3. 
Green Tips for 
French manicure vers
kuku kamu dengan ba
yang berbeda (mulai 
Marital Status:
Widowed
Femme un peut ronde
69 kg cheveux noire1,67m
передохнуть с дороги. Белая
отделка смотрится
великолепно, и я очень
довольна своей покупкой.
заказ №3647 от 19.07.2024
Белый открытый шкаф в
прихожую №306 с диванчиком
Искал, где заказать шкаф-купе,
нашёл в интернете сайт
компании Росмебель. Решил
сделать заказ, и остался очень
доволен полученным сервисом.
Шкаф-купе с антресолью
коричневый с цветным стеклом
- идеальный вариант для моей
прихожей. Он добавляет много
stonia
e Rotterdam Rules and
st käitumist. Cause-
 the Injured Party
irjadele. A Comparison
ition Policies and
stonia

---*---

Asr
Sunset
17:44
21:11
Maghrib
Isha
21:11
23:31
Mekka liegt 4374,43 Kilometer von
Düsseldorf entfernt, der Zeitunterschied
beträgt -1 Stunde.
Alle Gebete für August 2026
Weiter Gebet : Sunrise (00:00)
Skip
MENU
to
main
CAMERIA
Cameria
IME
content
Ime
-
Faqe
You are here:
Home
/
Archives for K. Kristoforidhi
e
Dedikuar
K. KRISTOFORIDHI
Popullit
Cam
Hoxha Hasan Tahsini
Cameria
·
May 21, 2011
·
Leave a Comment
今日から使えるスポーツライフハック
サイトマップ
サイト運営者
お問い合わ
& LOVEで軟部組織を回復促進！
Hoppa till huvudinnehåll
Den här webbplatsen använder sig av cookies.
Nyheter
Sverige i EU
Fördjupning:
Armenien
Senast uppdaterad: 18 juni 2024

---*---

- What is expected
Look above for the line with "yang berbeda (mulai" and the line with "irjadele. A Comparison". Retype those two lines and every line between them exactly, adding nothing.

- The completed task
yang berbeda (mulai 
Marital Status:
Widowed
Femme un peut ronde
69 kg cheveux noire1,67m
передохнуть с дороги. Белая
отделка смотрится
великолепно, и я очень
довольна своей покупкой.
заказ №3647 от 19.07.2024
Белый открытый шкаф в
прихожую №306 с диванчиком
Искал, где заказать шкаф-купе,
нашёл в интернете сайт
компании Росмебель. Решил
сделать заказ, и остался очень
доволен полученным сервисом.
Шкаф-купе с антресолью
коричневый с цветным стеклом
- идеальный вариант для моей
прихожей. Он добавляет много
stonia
e Rotterdam Rules and
st käitumist. Cause-
 the Injured Party
irjadele. A Comparison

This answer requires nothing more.